Following in her mother’s footsteps, Balan also finds time to tutor students in math. “I really like when kids come in to get help for math and I can explain it to them in a way that helps. Sometimes they come in really frustrated, but when they finally get it, they’re just the happiest people on earth.”
Balan has also gotten involved in several paid research projects at Roosevelt. In her freshman year, she researched how to incorporate real-life civil engineering concepts into the curriculum of Calculus II courses. “Basically, I was looking for ways to apply the material by using real world situations.” She designed the research project herself, and the project that she designed was used in a Calculus II course last semester. “Mostly I did it for myself and for the school. The financial benefit was just a little bonus.”
Her research project this summer involves looking at baseball statistics, using specific player and team numbers to predict win percentages and other outcomes—the kind of research that baseball teams often pay high premiums for.

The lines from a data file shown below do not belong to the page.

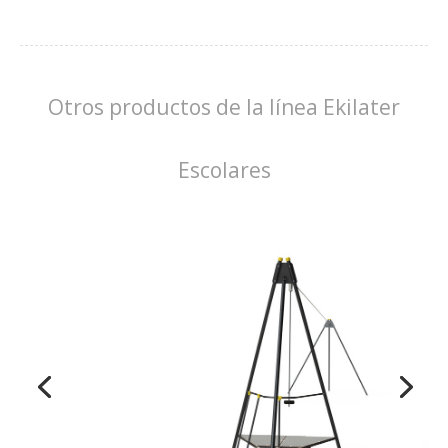
Otros productos de la línea Ekilater
Escolares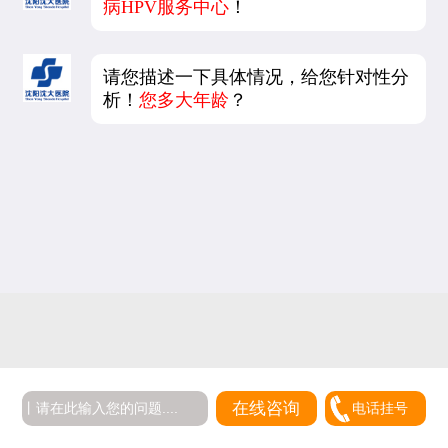
病HPV服务中心
！
请您描述一下具体情况，给您针对性分
析！
您多大年龄
？
在线咨询
电话挂号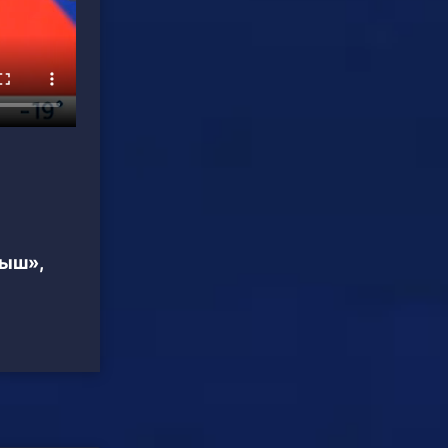
тыш»,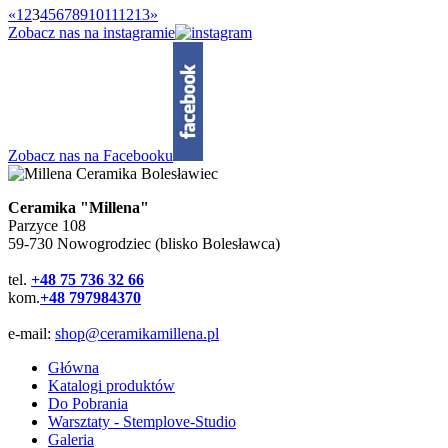
«
1
2
3
4
5
6
7
8
9
10
11
12
13
»
Zobacz nas na instagramie
Zobacz nas na Facebooku
Ceramika "Millena"
Parzyce 108
59-730 Nowogrodziec (blisko Bolesławca)
tel.
+48 75 736 32 66
kom.
+48 797984370
e-mail:
shop@ceramikamillena.pl
Główna
Katalogi produktów
Do Pobrania
Warsztaty - Stemplove-Studio
Galeria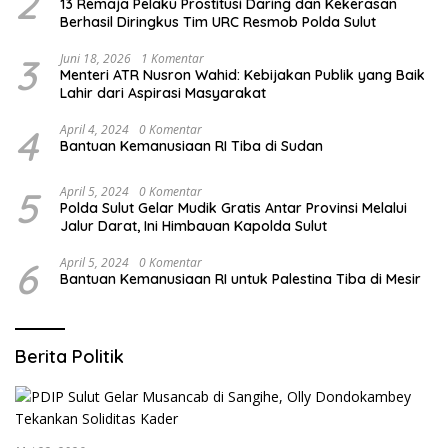
2
13 Remaja Pelaku Prostitusi Daring dan Kekerasan
Berhasil Diringkus Tim URC Resmob Polda Sulut
3
Juni 18, 2026
1 Komentar
Menteri ATR Nusron Wahid: Kebijakan Publik yang Baik
Lahir dari Aspirasi Masyarakat
4
April 4, 2024
0 Komentar
Bantuan Kemanusiaan RI Tiba di Sudan
5
April 5, 2024
0 Komentar
Polda Sulut Gelar Mudik Gratis Antar Provinsi Melalui
Jalur Darat, Ini Himbauan Kapolda Sulut
6
April 5, 2024
0 Komentar
Bantuan Kemanusiaan RI untuk Palestina Tiba di Mesir
Berita Politik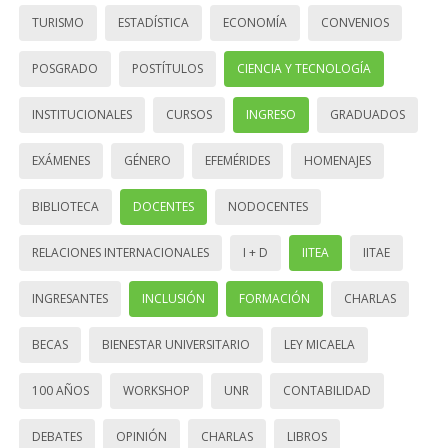
TURISMO
ESTADÍSTICA
ECONOMÍA
CONVENIOS
POSGRADO
POSTÍTULOS
CIENCIA Y TECNOLOGÍA
INSTITUCIONALES
CURSOS
INGRESO
GRADUADOS
EXÁMENES
GÉNERO
EFEMÉRIDES
HOMENAJES
BIBLIOTECA
DOCENTES
NODOCENTES
RELACIONES INTERNACIONALES
I + D
IITEA
IITAE
INGRESANTES
INCLUSIÓN
FORMACIÓN
CHARLAS
BECAS
BIENESTAR UNIVERSITARIO
LEY MICAELA
100 AÑOS
WORKSHOP
UNR
CONTABILIDAD
DEBATES
OPINIÓN
CHARLAS
LIBROS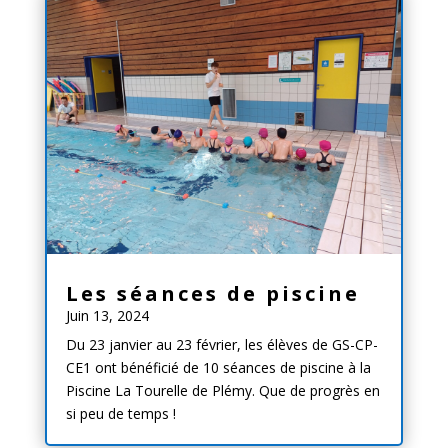
Les séances de piscine
Juin 13, 2024
Du 23 janvier au 23 février, les élèves de GS-CP-
CE1 ont bénéficié de 10 séances de piscine à la
Piscine La Tourelle de Plémy. Que de progrès en
si peu de temps !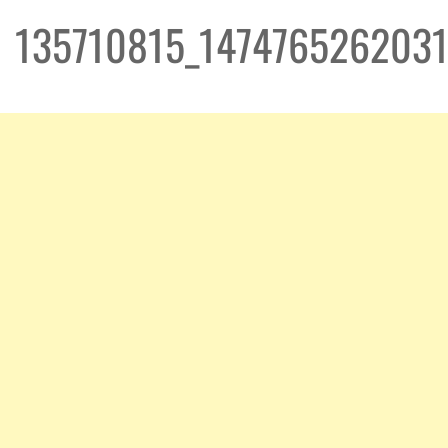
135710815_147476526203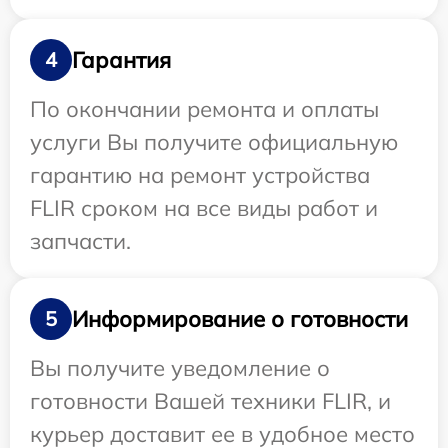
Гарантия
4
По окончании ремонта и оплаты
услуги Вы получите официальную
гарантию на ремонт устройства
FLIR сроком на все виды работ и
запчасти.
Информирование о готовности
5
Вы получите уведомление о
готовности Вашей техники FLIR, и
курьер доставит ее в удобное место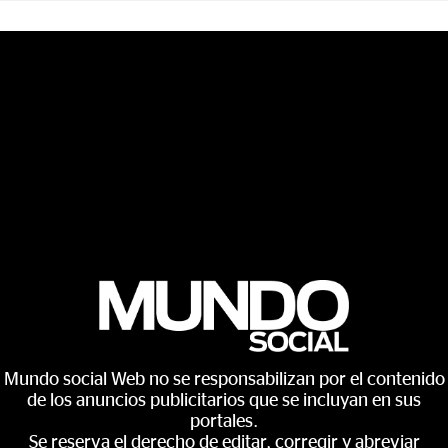
Mundo social Web no se responsabilizan por el contenido
de los anuncios publicitarios que se incluyan en sus
portales.
Se reserva el derecho de editar, corregir y abreviar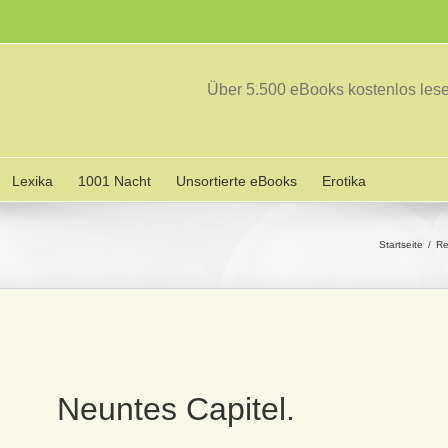
Über 5.500 eBooks kostenlos le
Lexika
1001 Nacht
Unsortierte eBooks
Erotika
Startseite
Re
Neuntes Capitel.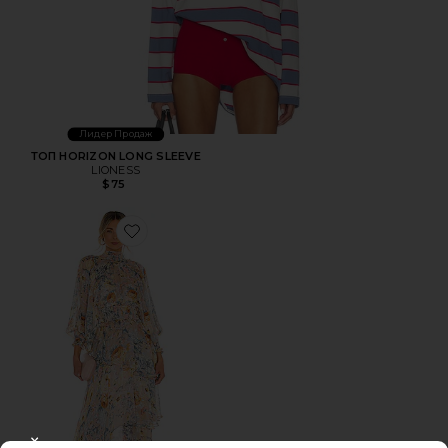
Лидер Продаж
ТОП HORIZON LONG SLEEVE
LIONESS
$75
Favorite ПЛАТЬЕ ASTRID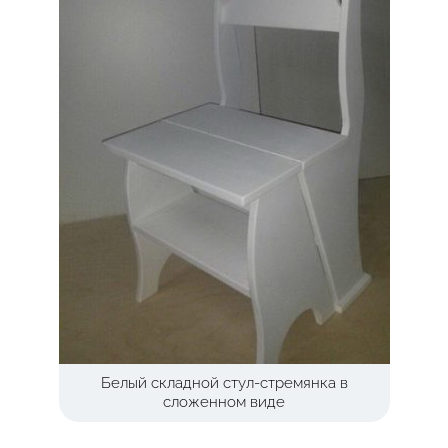
Белый складной стул-стремянка в
сложенном виде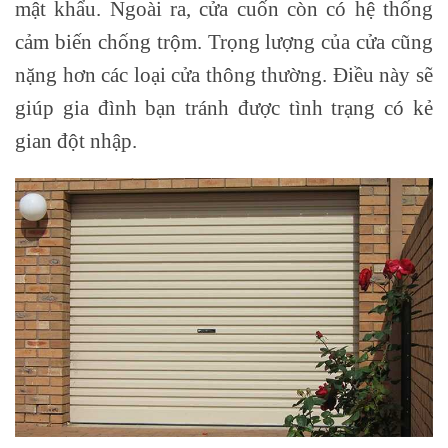
mật khẩu. Ngoài ra, cửa cuốn còn có hệ thống
cảm biến chống trộm. Trọng lượng của cửa cũng
nặng hơn các loại cửa thông thường. Điều này sẽ
giúp gia đình bạn tránh được tình trạng có kẻ
gian đột nhập.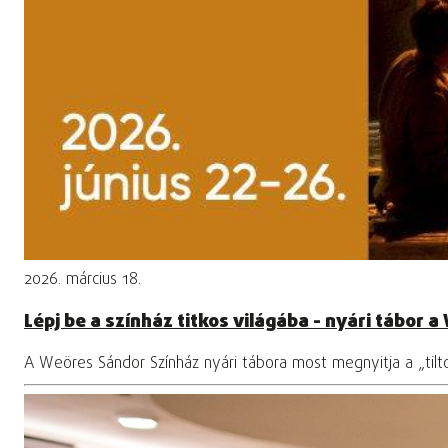
2026. március 18.
Lépj be a színház titkos világába - nyári tábor
A Weöres Sándor Színház nyári tábora most megnyitja a „tilto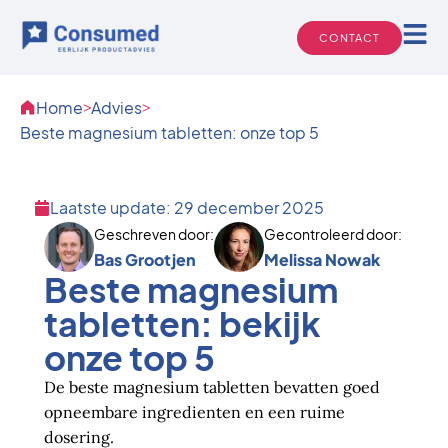
Ga
naar
CONTACT
de
inhoud
Home
>
Advies
>
Beste magnesium tabletten: onze top 5
Laatste update: 29 december 2025
Geschreven door:
Gecontroleerd door:
Bas Grootjen
Melissa Nowak
Beste magnesium
tabletten: bekijk
onze top 5
De beste magnesium tabletten bevatten goed
opneembare ingredienten en een ruime
dosering.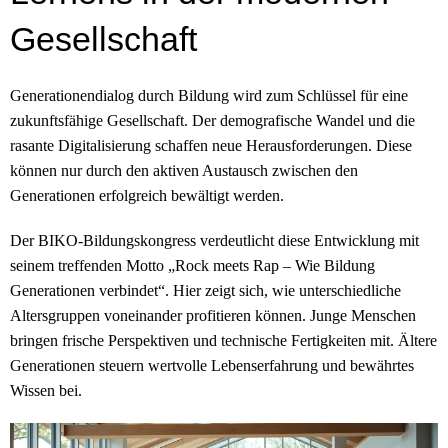
Gesellschaft
Generationendialog durch Bildung wird zum Schlüssel für eine
zukunftsfähige Gesellschaft. Der demografische Wandel und die
rasante Digitalisierung schaffen neue Herausforderungen. Diese
können nur durch den aktiven Austausch zwischen den
Generationen erfolgreich bewältigt werden.
Der BIKO-Bildungskongress verdeutlicht diese Entwicklung mit
seinem treffenden Motto „Rock meets Rap – Wie Bildung
Generationen verbindet“. Hier zeigt sich, wie unterschiedliche
Altersgruppen voneinander profitieren können. Junge Menschen
bringen frische Perspektiven und technische Fertigkeiten mit. Ältere
Generationen steuern wertvolle Lebenserfahrung und bewährtes
Wissen bei.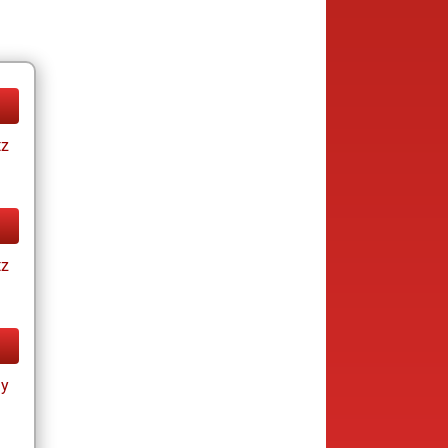
tz
tz
ay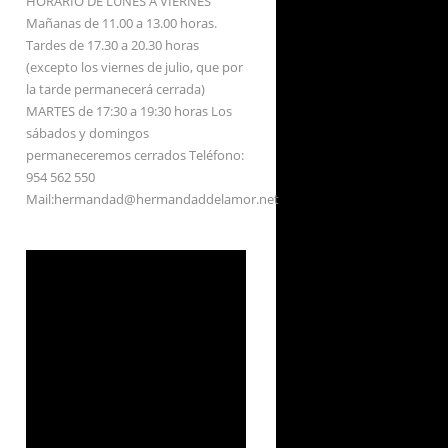
HORARIO DE LUNES A VIERNES
Mañanas de 11.00 a 13.00 horas.
Tardes de 17.30 a 20.30 horas
(excepto los viernes de julio, que por
la tarde permanecerá cerrada)
MARTES de 17:30 a 19:30 horas Los
sábados y domingos
permaneceremos cerrados Teléfono:
954 562 550
Mail:hermandad@hermandaddelamor.net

When she’s not busy with tennis or her studies, Balan hangs out with her teammates; the team of six girls has grown very close. “We’re pretty much always together, 24-7.” She also loves Chicago Campus, with its many unique offerings. “I love being downtown. Whenever I actually have free time it’s great to get out and explore the city and try something new. It’s always an adventure.”
Balan’s next big challenge is passing the series of tests required for an actuary to begin working in the field. “Hopefully I’ll start passing them soon.” After she does, she sees herself likely pursuing work with an insurance agency.
“Roosevelt is such an opportunity school. “I love meeting new people and being part of the social justice mission, with kids on campus and all over the city. There are so many options and so many ways for students to get involved. If it’s not on campus, then it’s probably somewhere in the city. The city of Chicago is our campus.”